Jesus Christus bewahrte das Bewusstsein, aus dem göttlichen Geist geboren zu sein. 

Das relativiert alle Beziehungen und Traditionen, in die er gestellt ist. Bedeutsam werden Menschen, die helfen, den Weg zur Quelle zu finden und die selbst aus dieser Quelle leben. [Mt 12, 48-49]

Gleichzeitig achtete Jesus Christus die Beziehungen und Traditionen.
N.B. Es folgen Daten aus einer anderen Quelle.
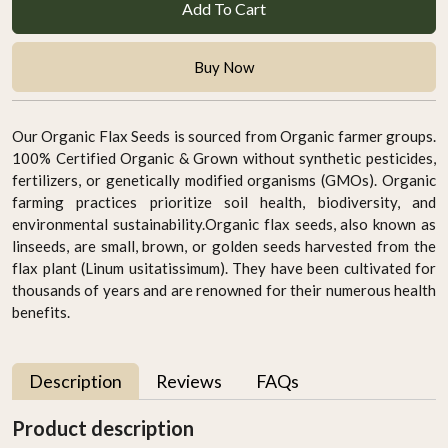
Add To Cart
Buy Now
Our Organic Flax Seeds is sourced from Organic farmer groups.
100% Certified Organic & Grown without synthetic pesticides,
fertilizers, or genetically modified organisms (GMOs). Organic
farming practices prioritize soil health, biodiversity, and
environmental sustainability.Organic flax seeds, also known as
linseeds, are small, brown, or golden seeds harvested from the
flax plant (Linum usitatissimum). They have been cultivated for
thousands of years and are renowned for their numerous health
benefits.
Description
Reviews
FAQs
Product description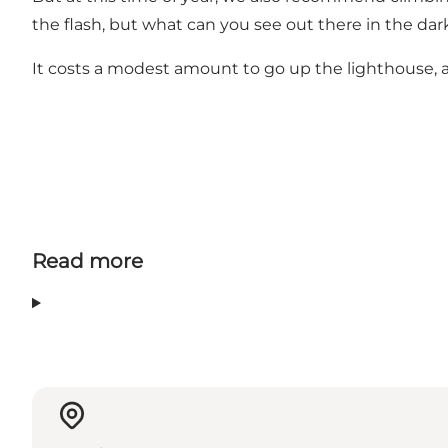
the flash, but what can you see out there in the da
It costs a modest amount to go up the lighthouse, 
Read more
Noch am Kreuz sorgte er für seine Mutter.


Wir sind aus dem Geist geboren, wo wir unser Leben für andere einsetzen. 

Wir sind aus dem Geist geboren, wo wir uns in unserem Leben am Beispiel Jesu orientieren, der selbst in die Ohnmacht ging und Ohnmächtige in den Mittelpunkt stellte. 

Das ist heute unser Weg, Jesus Christus aufzunehmen.


Allen aber, die ihn aufnahmen, / gab er Macht, Kinder Gottes zu werden, / allen, die an seinen Namen glauben,

die nicht aus dem Blut, / nicht aus dem Willen des Fleisches, / nicht aus dem Willen des Mannes, / sondern aus Gott geboren sind. [Joh 1,12-13]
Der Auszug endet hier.